Three weeks ago I decided to replace a MySQL database with a couple of DynamoDB tables. The main reason for this was that Tido are still very much in the ‘discovery phase’ of startup life and so requirements are changing thick and fast. MongoDB might have been a more obvious choice but that opens up lots of configuration options. I wanted something much simpler.
At Tido I’m the backend server guy, frontend developer and ops guy all in one; true ‘full stack’. DynamoDB seemed like an ideal solution: zero setup overhead and very limited configuration choices. All you get are two knobs to twiddle with that make things go faster, read and write capacity.
I still felt a little uncomfortable having never used DynamoDB before and it felt like we were stepping into the unknown. First off, how do we interact with it? We could use the aws-sdk but this seemed very verbose and clunky since you have to specify the type of property you want to set on every object. I looked at dynamoose but this didn’t seem to be being maintained (whatever that means these days). Then at a SushiJS event a friend told me about vogels. This was exactly what I had been looking for: a sequelize/mongoose style abstraction over the aws-sdk.
I won’t bore you with the details of our setup but we went from 11 MySQL tables to two DynamoDB tables.
The reduction in the amount of code needed was nice and it ‘felt’ fast; not only to read and write but to work with too. We were able to completely swap out the database in a couple of weeks.
This feeling that we’d made the right decision was short lived. Our IOS team had started implementing against the api and were reporting that it wasn’t responding. And sure enough, a quick look in the logs showed response times well above 30s. This is way too high for an api that is just returning around 100 products. Through some basic browser refreshes I struggled to replicate the issue. Welcome
This isn’t the best use of Artillery as we didn’t need to walk through a user journey as such but instead we just had to replicate a couple of ios developers reloading apps and browsers simultaneously. From what I’d read about DynamoDB the read capacity units (RCU) that you can set on your tables is the maximum requests per second (up to 1000kb). If you are happy with ‘dirty reads’ (eventually consistent) then you get twice the throughput. Based on this I estimated that for our product catalogue 100 RCU would be plenty. So I tested it by running the following commands:
artillery quick -d 60 -r 1 "https://dynamo.eu-west-1.elasticbeanstalk.com/volumes" artillery quick -d 60 -r 2 "https://dynamo.eu-west-1.elasticbeanstalk.com/volumes" artillery quick -d 60 -r 3 "https://dynamo.eu-west-1.elasticbeanstalk.com/volumes"
At this point I started to see some throttled requests but I wasn’t seeing enough of a trend to be able to predict what would be a correct value for the RCU. Running the tests for longer would probably make sense so I started running them for 10 minutes. I also increased the number of requests per second to 5 and the RCU to 200:
artillery quick -d 600 -r 5 "https://dynamo.eu-west-1.elasticbeanstalk.com/volumes"

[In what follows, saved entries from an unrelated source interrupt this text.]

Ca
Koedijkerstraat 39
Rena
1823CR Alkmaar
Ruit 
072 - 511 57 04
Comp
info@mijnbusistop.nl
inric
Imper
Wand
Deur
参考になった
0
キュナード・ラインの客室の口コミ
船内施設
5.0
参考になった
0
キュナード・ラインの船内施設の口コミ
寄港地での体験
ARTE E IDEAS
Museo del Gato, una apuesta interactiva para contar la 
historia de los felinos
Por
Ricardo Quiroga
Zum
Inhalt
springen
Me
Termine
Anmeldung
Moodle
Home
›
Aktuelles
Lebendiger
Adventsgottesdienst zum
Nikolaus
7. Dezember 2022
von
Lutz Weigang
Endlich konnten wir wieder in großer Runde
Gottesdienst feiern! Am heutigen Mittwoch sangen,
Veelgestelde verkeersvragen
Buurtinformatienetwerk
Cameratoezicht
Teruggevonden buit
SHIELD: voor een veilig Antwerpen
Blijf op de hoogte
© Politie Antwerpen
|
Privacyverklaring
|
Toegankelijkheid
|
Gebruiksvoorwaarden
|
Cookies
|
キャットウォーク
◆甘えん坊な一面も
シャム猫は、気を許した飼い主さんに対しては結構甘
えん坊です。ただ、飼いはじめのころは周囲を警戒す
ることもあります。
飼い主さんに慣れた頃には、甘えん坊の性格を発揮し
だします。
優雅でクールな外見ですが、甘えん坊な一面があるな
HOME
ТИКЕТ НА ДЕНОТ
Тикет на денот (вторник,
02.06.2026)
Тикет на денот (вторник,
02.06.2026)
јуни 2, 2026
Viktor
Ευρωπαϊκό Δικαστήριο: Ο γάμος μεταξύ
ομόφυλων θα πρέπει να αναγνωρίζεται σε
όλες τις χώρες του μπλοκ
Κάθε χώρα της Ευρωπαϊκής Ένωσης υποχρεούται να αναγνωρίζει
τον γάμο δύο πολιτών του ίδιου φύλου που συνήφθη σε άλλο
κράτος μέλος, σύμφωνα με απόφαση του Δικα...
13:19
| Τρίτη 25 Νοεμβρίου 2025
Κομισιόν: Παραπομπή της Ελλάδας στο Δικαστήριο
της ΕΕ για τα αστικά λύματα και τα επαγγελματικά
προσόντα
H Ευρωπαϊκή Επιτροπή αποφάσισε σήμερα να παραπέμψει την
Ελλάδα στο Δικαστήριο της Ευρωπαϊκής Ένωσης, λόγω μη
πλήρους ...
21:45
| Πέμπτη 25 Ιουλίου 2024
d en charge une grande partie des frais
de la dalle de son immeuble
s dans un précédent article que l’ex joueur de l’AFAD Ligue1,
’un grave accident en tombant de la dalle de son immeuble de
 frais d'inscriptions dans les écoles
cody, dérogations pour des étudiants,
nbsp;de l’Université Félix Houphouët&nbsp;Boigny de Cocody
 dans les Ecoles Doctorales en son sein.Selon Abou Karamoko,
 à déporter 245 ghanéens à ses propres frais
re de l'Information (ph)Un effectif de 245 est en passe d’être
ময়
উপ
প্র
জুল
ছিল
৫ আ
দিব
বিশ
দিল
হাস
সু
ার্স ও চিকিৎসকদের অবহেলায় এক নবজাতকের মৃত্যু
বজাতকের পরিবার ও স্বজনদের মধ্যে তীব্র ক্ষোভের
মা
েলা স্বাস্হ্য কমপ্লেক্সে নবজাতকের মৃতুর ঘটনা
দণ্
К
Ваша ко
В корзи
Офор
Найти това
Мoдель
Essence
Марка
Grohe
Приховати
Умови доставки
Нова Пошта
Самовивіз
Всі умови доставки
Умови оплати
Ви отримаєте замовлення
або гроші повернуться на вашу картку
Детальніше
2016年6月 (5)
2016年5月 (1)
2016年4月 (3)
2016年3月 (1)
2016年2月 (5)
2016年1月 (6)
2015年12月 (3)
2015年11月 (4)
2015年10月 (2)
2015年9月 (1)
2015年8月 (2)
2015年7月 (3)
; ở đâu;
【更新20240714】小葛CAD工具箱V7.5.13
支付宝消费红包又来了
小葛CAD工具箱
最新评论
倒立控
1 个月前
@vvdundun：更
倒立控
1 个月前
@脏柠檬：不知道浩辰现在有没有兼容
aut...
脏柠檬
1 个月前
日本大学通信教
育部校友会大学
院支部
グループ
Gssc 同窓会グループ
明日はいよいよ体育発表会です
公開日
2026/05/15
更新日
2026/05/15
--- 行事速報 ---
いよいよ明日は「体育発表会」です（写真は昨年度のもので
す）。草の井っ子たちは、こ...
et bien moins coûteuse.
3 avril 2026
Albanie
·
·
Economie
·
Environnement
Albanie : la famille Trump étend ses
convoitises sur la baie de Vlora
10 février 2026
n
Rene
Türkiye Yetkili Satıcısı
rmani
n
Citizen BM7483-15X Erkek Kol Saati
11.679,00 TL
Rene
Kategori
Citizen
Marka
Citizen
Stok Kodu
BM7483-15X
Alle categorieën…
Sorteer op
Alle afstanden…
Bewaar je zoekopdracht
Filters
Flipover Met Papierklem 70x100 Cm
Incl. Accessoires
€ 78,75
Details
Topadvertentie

This is the resulting cloudwatch monitoring output for those first two sets of tests. The spike on the far left being the first set of three tests (1-3 req/s) and the persistently high blue line on the right being the 10 minute test:
That last test was interesting because a consistent behaviour was starting to appear. For a catalogue of 100 items at 5 ‘dirty’ requests per second, the metrics were showing 250 consumed RCU (100x5/2). You can see from the artillery output that I was not seeing the best performance but that was down to the throlled requests. If your consumed RCU goes above your provisioned RCU then the extra requests will be throttled or rejected. AWS do give you a little leeway but not when you’re over for a prolonged period of time.
I now wanted to see how predictable this really could be. If I doubled the requests per second, could I guess the correct RCU? The results:
And from the artillery metrics I was pleased to see better performance than with the previous test as very few of the requests were being throttled.